Des avertissements ont été lancés selon lesquels toute tentative d'un futur gouvernement réformé britannique de révoquer les contrats de subvention aux énergies renouvelables pourrait gravement nuire à la confiance des investisseurs, déclenchant potentiellement des turbulences sur les marchés rappelant les retombées du mini-budget de septembre 2022 sous Liz Truss.

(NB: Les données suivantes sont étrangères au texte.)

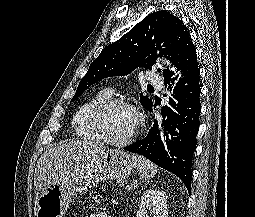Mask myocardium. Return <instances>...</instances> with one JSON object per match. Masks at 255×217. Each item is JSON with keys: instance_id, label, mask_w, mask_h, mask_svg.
Segmentation results:
<instances>
[{"instance_id": "myocardium-1", "label": "myocardium", "mask_w": 255, "mask_h": 217, "mask_svg": "<svg viewBox=\"0 0 255 217\" xmlns=\"http://www.w3.org/2000/svg\"><path fill=\"white\" fill-rule=\"evenodd\" d=\"M115 107L129 108L134 112L136 116V125L134 129L128 136L122 139L111 138L107 135L104 129V116L109 110ZM90 122L93 130L95 131L99 139L109 145L114 146H124L131 143L136 138L142 124L141 118L134 105L131 104L129 101L120 98H109L96 106L90 114Z\"/></svg>"}]
</instances>
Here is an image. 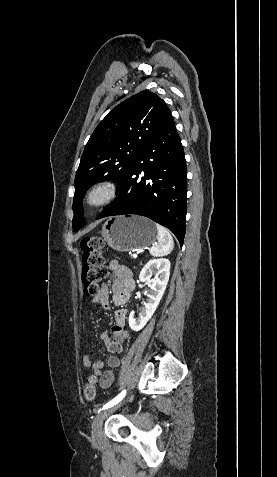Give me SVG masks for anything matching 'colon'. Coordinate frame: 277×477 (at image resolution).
I'll list each match as a JSON object with an SVG mask.
<instances>
[{
  "label": "colon",
  "instance_id": "obj_1",
  "mask_svg": "<svg viewBox=\"0 0 277 477\" xmlns=\"http://www.w3.org/2000/svg\"><path fill=\"white\" fill-rule=\"evenodd\" d=\"M82 251V283L84 293L92 302H96L102 292V281L107 276L104 265L102 248L103 242L99 237L86 236L80 242ZM87 401H93L96 397L94 378H91L84 389Z\"/></svg>",
  "mask_w": 277,
  "mask_h": 477
}]
</instances>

Cet épisode a été marqué par une forte vente des obligations d’État et une chute de la livre sterling, motivées en partie par les craintes que le gouvernement soit prêt à contourner la gouvernance économique établie. Les critiques craignent désormais qu’une perte de crédibilité similaire ne suive toute mesure visant à démanteler les accords existants sur les énergies propres.

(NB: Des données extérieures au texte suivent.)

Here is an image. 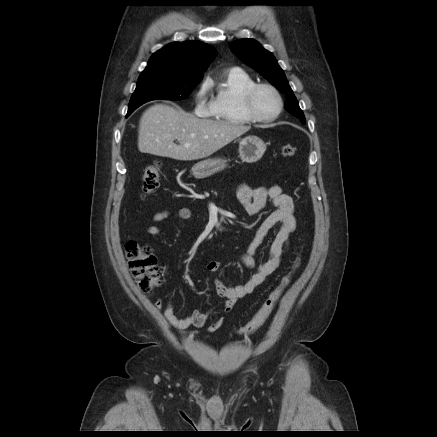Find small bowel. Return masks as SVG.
Wrapping results in <instances>:
<instances>
[{"label":"small bowel","mask_w":437,"mask_h":437,"mask_svg":"<svg viewBox=\"0 0 437 437\" xmlns=\"http://www.w3.org/2000/svg\"><path fill=\"white\" fill-rule=\"evenodd\" d=\"M237 198L244 211L249 216H255L263 211L266 207L271 206L274 210L267 216L256 232L255 238L248 247L247 253L240 257L242 263L249 268H256L254 274L244 284L238 286H229L221 279L216 278L214 281L217 294L224 301V311H232L238 299L252 293L269 275H271L280 265L282 258L289 244L290 235L296 229V219L294 215V202L291 196L284 193L281 186L272 184L270 186H261L251 188L248 185H241L237 191ZM171 215V211L162 210L157 212L152 218V224L146 228V233L157 236L161 234V228L157 225L159 222L166 220ZM175 216L178 219L186 220L191 218L192 212L188 208H180L176 211ZM280 228L271 244L268 259L256 266L255 255L268 232L276 225ZM221 267L219 261H211L207 264L209 272H217ZM158 309L163 308V315L171 326L182 333H186L190 327H204L210 317V312H200L191 310L190 313L180 318L176 315L173 304L169 301L165 306L163 301L158 299L155 302ZM224 318L218 317L213 320L207 330L216 331L223 323ZM197 331L189 332V335L196 334Z\"/></svg>","instance_id":"c3829d8e"}]
</instances>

Le dernier avertissement vient de Tara Singh, directrice générale de RenewableUK et ancienne conseillère en énergie de David Cameron. S'exprimant à la veille des élections locales de cette semaine, Singh a déclaré qu'une telle politique enverrait un signal profondément négatif aux investisseurs mondiaux.

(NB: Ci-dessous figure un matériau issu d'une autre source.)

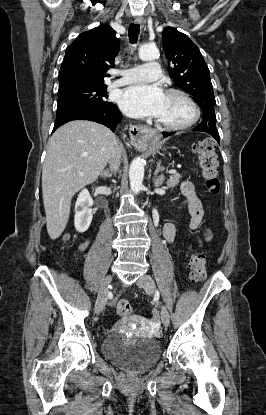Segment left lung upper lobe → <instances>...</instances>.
<instances>
[{"label":"left lung upper lobe","mask_w":266,"mask_h":415,"mask_svg":"<svg viewBox=\"0 0 266 415\" xmlns=\"http://www.w3.org/2000/svg\"><path fill=\"white\" fill-rule=\"evenodd\" d=\"M162 44L168 59V72L177 87L190 93L203 111V119L194 131L219 137L214 106L216 104L210 73L199 48L187 35L172 27L162 32Z\"/></svg>","instance_id":"left-lung-upper-lobe-1"}]
</instances>
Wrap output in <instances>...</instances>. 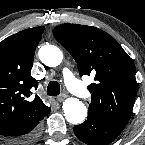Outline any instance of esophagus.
<instances>
[{"instance_id": "obj_1", "label": "esophagus", "mask_w": 145, "mask_h": 145, "mask_svg": "<svg viewBox=\"0 0 145 145\" xmlns=\"http://www.w3.org/2000/svg\"><path fill=\"white\" fill-rule=\"evenodd\" d=\"M67 97V95L65 93H62L61 95H59L57 97V101L61 102L63 101L65 98Z\"/></svg>"}]
</instances>
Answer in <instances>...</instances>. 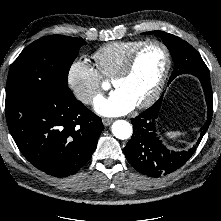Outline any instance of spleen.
Listing matches in <instances>:
<instances>
[{
  "label": "spleen",
  "mask_w": 221,
  "mask_h": 221,
  "mask_svg": "<svg viewBox=\"0 0 221 221\" xmlns=\"http://www.w3.org/2000/svg\"><path fill=\"white\" fill-rule=\"evenodd\" d=\"M184 133L180 132V131H170V132H166L165 136L168 139H176L178 138L180 135H183Z\"/></svg>",
  "instance_id": "spleen-1"
}]
</instances>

« Le signal que cela enverrait à l’ensemble de la communauté des investisseurs serait vraiment préjudiciable », a-t-elle déclaré. « Nous avons tous vécu l'époque de Liz Truss, et je ne pense pas que ce soit quelque chose auquel nous voudrions revenir. »
Reform UK s'est engagé à abandonner la stratégie britannique zéro émission nette, les chiffres du parti citant des estimations très variables des économies potentielles, allant de 45 milliards de livres sterling à 225 milliards de livres sterling.
L'été dernier, le chef adjoint Richard Tice a écrit aux principaux promoteurs d'énergies renouvelables pour les avertir qu'un gouvernement réformiste annulerait tous les contrats de différence (CfD) existants.
Ces contrats sont au cœur du modèle d’énergie propre du Royaume-Uni. En garantissant un prix fixe pour l’électricité, ils offrent la certitude de revenus à long terme nécessaire pour débloquer des milliards d’investissements initiaux dans l’énergie éolienne et solaire offshore et d’autres infrastructures à grande échelle. Les supprimer mettrait à mal les assises financières des projets déjà construits ou en développement.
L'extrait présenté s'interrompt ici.